**Source data:**
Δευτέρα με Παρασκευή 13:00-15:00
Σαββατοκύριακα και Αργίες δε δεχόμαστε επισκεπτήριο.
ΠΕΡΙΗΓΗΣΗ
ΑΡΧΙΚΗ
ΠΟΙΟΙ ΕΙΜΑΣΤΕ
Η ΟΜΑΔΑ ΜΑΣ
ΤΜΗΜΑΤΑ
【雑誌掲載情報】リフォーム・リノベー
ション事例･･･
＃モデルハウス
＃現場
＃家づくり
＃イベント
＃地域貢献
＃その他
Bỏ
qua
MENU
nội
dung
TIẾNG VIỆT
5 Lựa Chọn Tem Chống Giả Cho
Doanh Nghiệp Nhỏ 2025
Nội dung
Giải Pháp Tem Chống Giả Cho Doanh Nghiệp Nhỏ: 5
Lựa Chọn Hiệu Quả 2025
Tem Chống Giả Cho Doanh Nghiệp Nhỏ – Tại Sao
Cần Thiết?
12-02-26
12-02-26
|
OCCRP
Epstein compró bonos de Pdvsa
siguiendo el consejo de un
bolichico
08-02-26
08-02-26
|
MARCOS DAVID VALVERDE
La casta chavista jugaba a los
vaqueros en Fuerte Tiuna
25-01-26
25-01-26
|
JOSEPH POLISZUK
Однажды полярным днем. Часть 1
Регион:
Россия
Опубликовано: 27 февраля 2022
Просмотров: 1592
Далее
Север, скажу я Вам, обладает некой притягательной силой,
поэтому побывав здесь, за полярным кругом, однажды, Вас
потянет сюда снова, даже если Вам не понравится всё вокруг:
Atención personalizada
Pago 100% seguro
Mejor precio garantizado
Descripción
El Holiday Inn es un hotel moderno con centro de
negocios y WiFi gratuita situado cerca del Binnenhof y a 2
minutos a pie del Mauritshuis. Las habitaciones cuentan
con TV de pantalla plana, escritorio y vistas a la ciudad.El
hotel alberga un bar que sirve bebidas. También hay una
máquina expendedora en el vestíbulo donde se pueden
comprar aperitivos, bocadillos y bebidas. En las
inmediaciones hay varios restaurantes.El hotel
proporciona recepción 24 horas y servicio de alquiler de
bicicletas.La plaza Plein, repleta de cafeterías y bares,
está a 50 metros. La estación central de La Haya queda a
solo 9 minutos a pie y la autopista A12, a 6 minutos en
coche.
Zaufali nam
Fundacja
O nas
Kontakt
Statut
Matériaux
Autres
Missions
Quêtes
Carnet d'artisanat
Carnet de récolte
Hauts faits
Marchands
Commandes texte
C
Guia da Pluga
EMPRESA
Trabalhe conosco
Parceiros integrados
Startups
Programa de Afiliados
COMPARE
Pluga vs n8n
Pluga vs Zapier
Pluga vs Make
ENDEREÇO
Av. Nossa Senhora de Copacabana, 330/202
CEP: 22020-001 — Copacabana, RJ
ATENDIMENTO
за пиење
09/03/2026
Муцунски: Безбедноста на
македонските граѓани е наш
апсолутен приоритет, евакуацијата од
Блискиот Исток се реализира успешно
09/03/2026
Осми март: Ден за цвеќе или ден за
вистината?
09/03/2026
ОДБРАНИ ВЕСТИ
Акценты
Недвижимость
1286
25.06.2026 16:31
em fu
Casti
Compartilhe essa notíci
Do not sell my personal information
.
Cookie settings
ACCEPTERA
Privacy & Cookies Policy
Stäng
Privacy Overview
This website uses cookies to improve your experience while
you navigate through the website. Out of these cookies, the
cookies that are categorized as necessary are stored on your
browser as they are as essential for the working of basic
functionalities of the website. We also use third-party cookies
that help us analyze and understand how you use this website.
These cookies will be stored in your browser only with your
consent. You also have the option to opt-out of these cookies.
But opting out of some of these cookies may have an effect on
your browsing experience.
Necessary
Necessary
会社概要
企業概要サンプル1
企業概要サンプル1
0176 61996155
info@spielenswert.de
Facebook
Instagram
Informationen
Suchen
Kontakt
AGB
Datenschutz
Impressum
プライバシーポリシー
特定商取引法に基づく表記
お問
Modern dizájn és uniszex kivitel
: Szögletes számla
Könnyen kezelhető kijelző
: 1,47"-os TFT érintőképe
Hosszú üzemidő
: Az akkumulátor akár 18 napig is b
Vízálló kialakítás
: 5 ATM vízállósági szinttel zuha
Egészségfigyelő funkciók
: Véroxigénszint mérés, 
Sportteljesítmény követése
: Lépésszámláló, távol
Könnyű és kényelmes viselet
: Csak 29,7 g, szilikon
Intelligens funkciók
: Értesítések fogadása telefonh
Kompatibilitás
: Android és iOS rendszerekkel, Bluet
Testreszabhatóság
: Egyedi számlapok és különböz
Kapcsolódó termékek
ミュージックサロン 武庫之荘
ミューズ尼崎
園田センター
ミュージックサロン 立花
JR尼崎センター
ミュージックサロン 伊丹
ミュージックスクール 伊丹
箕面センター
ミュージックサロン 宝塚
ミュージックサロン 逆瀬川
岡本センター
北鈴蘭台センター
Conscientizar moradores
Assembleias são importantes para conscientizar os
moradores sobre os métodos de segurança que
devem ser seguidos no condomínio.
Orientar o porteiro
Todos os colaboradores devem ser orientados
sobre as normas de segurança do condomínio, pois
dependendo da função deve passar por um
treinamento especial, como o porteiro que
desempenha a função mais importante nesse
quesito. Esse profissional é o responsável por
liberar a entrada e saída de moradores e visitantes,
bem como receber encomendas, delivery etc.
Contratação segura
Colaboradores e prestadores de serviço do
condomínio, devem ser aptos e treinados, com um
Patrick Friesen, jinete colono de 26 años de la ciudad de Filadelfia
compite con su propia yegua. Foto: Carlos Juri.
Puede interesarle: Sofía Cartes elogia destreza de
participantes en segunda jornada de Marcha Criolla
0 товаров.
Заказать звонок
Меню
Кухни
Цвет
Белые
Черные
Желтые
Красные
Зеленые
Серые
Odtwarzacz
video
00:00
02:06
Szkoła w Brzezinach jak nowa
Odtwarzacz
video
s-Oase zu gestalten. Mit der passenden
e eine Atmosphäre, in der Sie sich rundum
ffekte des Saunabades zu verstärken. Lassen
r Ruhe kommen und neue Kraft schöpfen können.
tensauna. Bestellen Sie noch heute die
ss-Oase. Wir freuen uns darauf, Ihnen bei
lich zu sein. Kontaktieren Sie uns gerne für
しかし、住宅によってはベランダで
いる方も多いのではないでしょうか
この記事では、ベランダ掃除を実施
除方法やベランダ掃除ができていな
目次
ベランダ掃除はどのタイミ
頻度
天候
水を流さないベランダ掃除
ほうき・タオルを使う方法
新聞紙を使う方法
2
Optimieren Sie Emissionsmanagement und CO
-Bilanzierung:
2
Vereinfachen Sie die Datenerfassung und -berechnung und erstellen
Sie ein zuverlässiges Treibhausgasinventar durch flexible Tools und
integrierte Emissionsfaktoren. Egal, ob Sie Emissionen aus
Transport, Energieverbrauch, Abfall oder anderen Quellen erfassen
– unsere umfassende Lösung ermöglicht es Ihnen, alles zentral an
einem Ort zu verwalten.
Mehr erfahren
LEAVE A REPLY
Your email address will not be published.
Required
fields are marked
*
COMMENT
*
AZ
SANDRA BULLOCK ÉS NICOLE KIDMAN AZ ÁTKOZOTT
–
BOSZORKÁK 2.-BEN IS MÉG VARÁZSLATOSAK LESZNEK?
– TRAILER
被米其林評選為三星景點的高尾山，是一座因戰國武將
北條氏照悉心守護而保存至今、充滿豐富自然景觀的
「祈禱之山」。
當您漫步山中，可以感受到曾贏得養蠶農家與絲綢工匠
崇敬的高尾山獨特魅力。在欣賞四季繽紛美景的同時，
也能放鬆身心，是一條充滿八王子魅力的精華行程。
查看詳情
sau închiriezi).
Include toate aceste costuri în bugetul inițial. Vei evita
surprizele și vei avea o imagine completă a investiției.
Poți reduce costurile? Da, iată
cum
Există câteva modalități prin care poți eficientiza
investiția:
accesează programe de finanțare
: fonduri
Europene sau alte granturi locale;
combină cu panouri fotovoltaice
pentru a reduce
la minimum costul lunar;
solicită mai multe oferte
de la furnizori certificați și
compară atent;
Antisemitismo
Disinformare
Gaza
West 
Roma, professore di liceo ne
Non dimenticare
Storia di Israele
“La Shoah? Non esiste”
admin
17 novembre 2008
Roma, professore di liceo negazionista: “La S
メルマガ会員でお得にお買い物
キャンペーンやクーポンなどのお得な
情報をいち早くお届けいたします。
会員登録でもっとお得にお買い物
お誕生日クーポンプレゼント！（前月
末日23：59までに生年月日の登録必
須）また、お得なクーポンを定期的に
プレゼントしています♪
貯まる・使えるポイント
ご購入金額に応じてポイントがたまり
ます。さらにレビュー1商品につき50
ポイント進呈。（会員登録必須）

**Exercise goal:**
All lines in the listing above between the line with "devem ser seguidos no condomínio." and the line with "Puede interesarle: Sofía", inclusive, should be set down exactly, and no line outside that range.

**Response to this exercise:**
devem ser seguidos no condomínio.
Orientar o porteiro
Todos os colaboradores devem ser orientados
sobre as normas de segurança do condomínio, pois
dependendo da função deve passar por um
treinamento especial, como o porteiro que
desempenha a função mais importante nesse
quesito. Esse profissional é o responsável por
liberar a entrada e saída de moradores e visitantes,
bem como receber encomendas, delivery etc.
Contratação segura
Colaboradores e prestadores de serviço do
condomínio, devem ser aptos e treinados, com um
Patrick Friesen, jinete colono de 26 años de la ciudad de Filadelfia
compite con su propia yegua. Foto: Carlos Juri.
Puede interesarle: Sofía Cartes elogia destreza de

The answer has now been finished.